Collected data
○ ○ ○ ○

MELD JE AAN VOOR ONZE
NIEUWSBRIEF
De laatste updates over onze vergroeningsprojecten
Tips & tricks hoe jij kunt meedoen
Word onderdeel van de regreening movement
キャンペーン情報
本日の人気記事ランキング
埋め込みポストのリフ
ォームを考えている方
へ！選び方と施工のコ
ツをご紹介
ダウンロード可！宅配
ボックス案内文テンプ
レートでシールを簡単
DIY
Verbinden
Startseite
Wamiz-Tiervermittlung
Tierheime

○ ○ ○ ○

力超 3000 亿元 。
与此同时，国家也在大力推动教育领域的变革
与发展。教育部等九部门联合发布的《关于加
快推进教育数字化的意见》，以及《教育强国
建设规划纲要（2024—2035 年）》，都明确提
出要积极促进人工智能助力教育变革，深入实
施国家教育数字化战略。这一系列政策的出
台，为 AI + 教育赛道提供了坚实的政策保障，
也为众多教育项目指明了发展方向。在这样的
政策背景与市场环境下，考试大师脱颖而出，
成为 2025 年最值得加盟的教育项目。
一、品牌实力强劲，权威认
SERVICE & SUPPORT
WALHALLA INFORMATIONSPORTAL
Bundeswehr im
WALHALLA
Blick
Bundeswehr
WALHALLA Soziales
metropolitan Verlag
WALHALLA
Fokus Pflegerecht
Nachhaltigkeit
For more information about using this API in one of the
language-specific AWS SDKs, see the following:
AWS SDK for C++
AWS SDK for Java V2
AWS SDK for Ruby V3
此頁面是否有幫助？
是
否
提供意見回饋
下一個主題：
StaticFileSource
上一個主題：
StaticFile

○ ○ ○ ○

Please state how many lines in the data contain the word "WALHALLA", giving only that number.

4